LCS may not be as survivable as a guided missile destroyer in terms of its ability to take a missile hit and keep fighting, but it has more defensive capability than the platforms it is designed to replace. With a maximum speed of over 40 knots, LCS is more maneuverable than the mine countermeasure ships (max speed 14 kts), patrol craft (max speed 35 kts), and the frigates (30 kts) it is replacing in the fleet, as well as more protective firepower with the installation of Rolling Airframe Missile for surface-to-air point defense. Until a plan has been established for future surface combatants, we need to continue building LCS as “the original warfighting role envisioned for the LCS remains both valid and vital.

New Possibilities

LCS already has the capability to serve as a launch platform for MH-60R helicopters and MQ-8B FireScout drones to add air assets to the fight for antisubmarine warfare and surface warfare operations. LCS even exceeds the capability of some DDGs in this regard, since the original LCS design was modified to accommodate a permanent air detachment and Flight I DDGs can only launch and recover air assets.
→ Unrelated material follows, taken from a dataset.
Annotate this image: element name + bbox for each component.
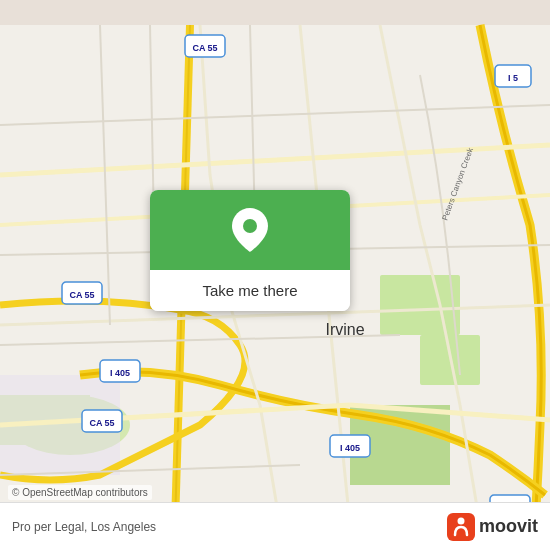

USS Freedom (Lockheed Martin photo)

We have a few more years to wait before the rest of the undersea warfare capabilities of LCS will be operational, but the potential for surface ship antisubmarine warfare is substantial. A sonar suite comprised of a multifunction towed array and variable depth sonar will greatly expand the ability of the surface force to strategically employ sensors in a way that exploits the acoustic environment of the undersea domain. LCS ships with the surface module installed will soon have the capability to launch Longbow Hellfire surface-to-surface missiles. The mine warfare module, when complete, will provide LCS with full spectrum mine warfare capabilities so that they can replace the Avenger class MCMs, which are approaching the end of their service life. Through LCS, we will be adding a depth to our surface ship antisubmarine warfare capability, adding offensive surface weapons to enable sea control, and enhancing our minehunting and minesweeping suite. In 2019, construction will begin on the modified-LCS frigates, which will have even more robust changes to the original LCS design to make the platform more lethal and survivable.
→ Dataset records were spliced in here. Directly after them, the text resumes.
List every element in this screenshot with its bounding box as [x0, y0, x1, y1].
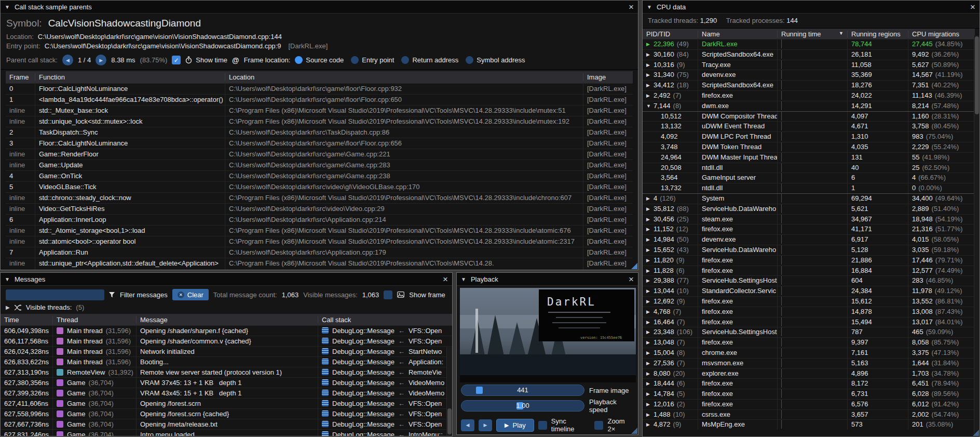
process-row[interactable]: 4,092 DWM LPC Port Thread 29.16 ms (0.13…	[643, 131, 975, 142]
pid-cell[interactable]: ▶2,492(7)	[643, 91, 698, 101]
callstack-row[interactable]: 0 Floor::CalcLightNoLuminance C:\Users\w…	[6, 83, 633, 94]
callstack-titlebar[interactable]: ▼ Call stack sample parents ×	[1, 1, 638, 14]
pid-cell[interactable]: ▶1,488(10)	[643, 410, 698, 420]
pid-cell[interactable]: 24,964	[643, 153, 698, 163]
process-row[interactable]: ▶12,692(9) firefox.exe 231.76 ms (1.00%)…	[643, 296, 975, 307]
pid-cell[interactable]: ▶18,444(6)	[643, 379, 698, 389]
messages-scrollbar[interactable]	[446, 347, 452, 435]
pid-cell[interactable]: ▶27,536(7)	[643, 359, 698, 368]
pid-cell[interactable]: ▶11,820(9)	[643, 256, 698, 266]
message-callstack[interactable]: DebugLog::Message←VideoMemo	[318, 388, 452, 398]
process-row[interactable]: ▶16,464(7) firefox.exe 187 ms (0.81%) 15…	[643, 317, 975, 327]
tree-expand-icon[interactable]: ▶	[646, 256, 654, 266]
process-row[interactable]: 3,564 GameInput server 69.68 us (0.00%) …	[643, 173, 975, 183]
scroll-thumb[interactable]	[447, 408, 452, 434]
next-frame-button[interactable]: ▶	[479, 419, 492, 431]
message-row[interactable]: 627,411,606ns Game(36,704) Opening /fore…	[1, 398, 452, 408]
callstack-row[interactable]: inline std::atomic<bool>::operator bool …	[6, 236, 633, 247]
pid-cell[interactable]: 3,748	[643, 142, 698, 152]
pid-cell[interactable]: 13,732	[643, 183, 698, 193]
process-row[interactable]: ▶18,444(6) firefox.exe 104.2 ms (0.45%) …	[643, 378, 975, 389]
tree-expand-icon[interactable]: ▶	[646, 224, 654, 234]
pid-cell[interactable]: ▶15,004(8)	[643, 348, 698, 358]
message-callstack[interactable]: DebugLog::Message←VFS::Open	[318, 419, 452, 429]
pid-cell[interactable]: ▶8,080(20)	[643, 369, 698, 379]
pid-cell[interactable]: ▶13,044(10)	[643, 286, 698, 296]
tree-expand-icon[interactable]: ▶	[646, 297, 654, 307]
tree-expand-icon[interactable]: ▶	[646, 39, 654, 49]
show-time-option[interactable]: Show time	[185, 56, 227, 64]
show-frame-checkbox[interactable]	[384, 290, 392, 299]
tree-expand-icon[interactable]: ▶	[646, 359, 654, 368]
tree-expand-icon[interactable]: ▶	[646, 215, 654, 224]
sync-timeline-checkbox[interactable]	[538, 421, 547, 430]
callstack-row[interactable]: 1 <lambda_84a19dc444fae966ca174e83e708bd…	[6, 94, 633, 105]
show-time-checkbox[interactable]: ✓	[172, 56, 181, 64]
process-row[interactable]: ▶15,652(43) ServiceHub.DataWareho 580.22…	[643, 245, 975, 255]
pid-cell[interactable]: ▶15,652(43)	[643, 245, 698, 255]
tree-expand-icon[interactable]: ▶	[646, 307, 654, 317]
process-row[interactable]: ▶27,536(7) msvsmon.exe 133.45 ms (0.58%)…	[643, 358, 975, 368]
message-row[interactable]: 627,380,356ns Game(36,704) VRAM 37x45: 1…	[1, 377, 452, 388]
pid-cell[interactable]: 10,512	[643, 112, 698, 122]
process-row[interactable]: ▶13,048(7) firefox.exe 154.28 ms (0.67%)…	[643, 337, 975, 348]
callstack-row[interactable]: inline std::chrono::steady_clock::now C:…	[6, 192, 633, 203]
callstack-row[interactable]: inline std::unique_lock<std::mutex>::loc…	[6, 116, 633, 127]
pid-cell[interactable]: ▶4,768(7)	[643, 307, 698, 317]
tree-expand-icon[interactable]: ▶	[646, 266, 654, 276]
process-row[interactable]: 3,748 DWM Token Thread 23.37 ms (0.10%) …	[643, 142, 975, 152]
pid-cell[interactable]: 20,508	[643, 163, 698, 173]
close-icon[interactable]: ×	[629, 3, 634, 11]
close-icon[interactable]: ×	[970, 3, 975, 11]
process-row[interactable]: ▶35,812(88) ServiceHub.DataWareho 670.41…	[643, 204, 975, 214]
collapse-icon[interactable]: ▼	[5, 4, 10, 10]
radio-icon[interactable]	[401, 56, 409, 64]
col-pid-tid[interactable]: PID/TID	[643, 30, 698, 38]
pid-cell[interactable]: ▶14,784(5)	[643, 389, 698, 399]
message-callstack[interactable]: DebugLog::Message←Application:	[318, 357, 452, 367]
pid-cell[interactable]: ▶4,872(9)	[643, 420, 698, 430]
process-row[interactable]: ▶14,984(50) devenv.exe 584.69 ms (2.53%)…	[643, 234, 975, 245]
process-row[interactable]: ▶23,348(106) ServiceHub.SettingsHost 158…	[643, 327, 975, 337]
tree-expand-icon[interactable]: ▶	[646, 420, 654, 430]
tree-expand-icon[interactable]: ▶	[646, 70, 654, 80]
message-row[interactable]: 627,667,736ns Game(36,704) Opening /meta…	[1, 419, 452, 429]
collapse-icon[interactable]: ▼	[461, 276, 466, 282]
message-callstack[interactable]: DebugLog::Message←StartNetwo	[318, 347, 452, 356]
process-row[interactable]: ▶11,152(12) firefox.exe 632.15 ms (2.74%…	[643, 224, 975, 234]
process-row[interactable]: ▶4(126) System 1.55 s (6.70%) 69,294 34,…	[643, 193, 975, 204]
pid-cell[interactable]: ▶29,388(77)	[643, 276, 698, 286]
callstack-row[interactable]: inline std::_Mutex_base::lock C:\Program…	[6, 105, 633, 116]
callstack-row[interactable]: 3 Floor::CalcLightNoLuminance C:\Users\w…	[6, 138, 633, 149]
process-row[interactable]: 10,512 DWM Compositor Thread 1.53 s (6.6…	[643, 111, 975, 122]
process-row[interactable]: ▶30,160(84) ScriptedSandbox64.exe 2.51 s…	[643, 49, 975, 60]
process-row[interactable]: ▶1,488(10) csrss.exe 83.74 ms (0.36%) 3,…	[643, 409, 975, 420]
process-row[interactable]: ▶4,768(7) firefox.exe 187.54 ms (0.81%) …	[643, 307, 975, 317]
message-callstack[interactable]: DebugLog::Message←VideoMemo	[318, 378, 452, 388]
tree-expand-icon[interactable]: ▶	[646, 194, 654, 204]
process-row[interactable]: ▶29,388(77) ServiceHub.SettingsHost 273.…	[643, 275, 975, 286]
close-icon[interactable]: ×	[443, 275, 448, 284]
process-row[interactable]: ▶13,044(10) StandardCollector.Servic 242…	[643, 286, 975, 296]
zoom-2x-checkbox[interactable]	[594, 421, 603, 430]
process-row[interactable]: ▶31,340(75) devenv.exe 1.91 s (8.26%) 35…	[643, 70, 975, 80]
process-row[interactable]: 20,508 ntdll.dll 1.01 ms (0.00%) 40 25(6…	[643, 163, 975, 173]
tree-expand-icon[interactable]: ▶	[646, 81, 654, 90]
process-row[interactable]: 13,132 uDWM Event Thread 68.29 ms (0.30%…	[643, 121, 975, 131]
tree-expand-icon[interactable]: ▶	[646, 400, 654, 409]
playback-speed-slider[interactable]: 1.00	[461, 400, 584, 412]
message-row[interactable]: 626,024,328ns Main thread(31,596) Networ…	[1, 346, 452, 356]
prev-callstack-button[interactable]: ◀	[62, 55, 73, 65]
visible-threads-row[interactable]: ▶ Visible threads: (5)	[1, 303, 452, 314]
tree-expand-icon[interactable]: ▶	[646, 235, 654, 245]
message-row[interactable]: 627,558,996ns Game(36,704) Opening /fore…	[1, 408, 452, 419]
filter-input[interactable]	[6, 289, 104, 300]
pid-cell[interactable]: 4,092	[643, 132, 698, 142]
tree-expand-icon[interactable]: ▶	[646, 410, 654, 420]
tree-expand-icon[interactable]: ▶	[646, 389, 654, 399]
pid-cell[interactable]: ▶35,812(88)	[643, 204, 698, 214]
pid-cell[interactable]: ▶34,412(18)	[643, 81, 698, 90]
pid-cell[interactable]: ▶31,340(75)	[643, 70, 698, 80]
callstack-row[interactable]: 4 Game::OnTick C:\Users\wolf\Desktop\dar…	[6, 170, 633, 181]
process-row[interactable]: ▶4,872(9) MsMpEng.exe 70.22 ms (0.30%) 5…	[643, 419, 975, 430]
The light weight and small size of LCS also has tactical application in specific geographic regions that limit the presence of foreign warships by tonnage. Where Arleigh Burke-class destroyers weigh 8,230 to 9,700 tons, the variants of LCS weigh in from 3,200 to 3,450 tons. This gives us a lot more flexibility to project power in areas like the Black Sea, where aggregate tonnage for warships from foreign countries is limited to 30,000 tons. True to its name, LCS can operate much more easily in the littorals with a draft of about 14-15 feet, compared to roughly 31 feet for DDGs. These characteristics will also aid LCS’s performance in the Arabian Gulf and in the Pacific.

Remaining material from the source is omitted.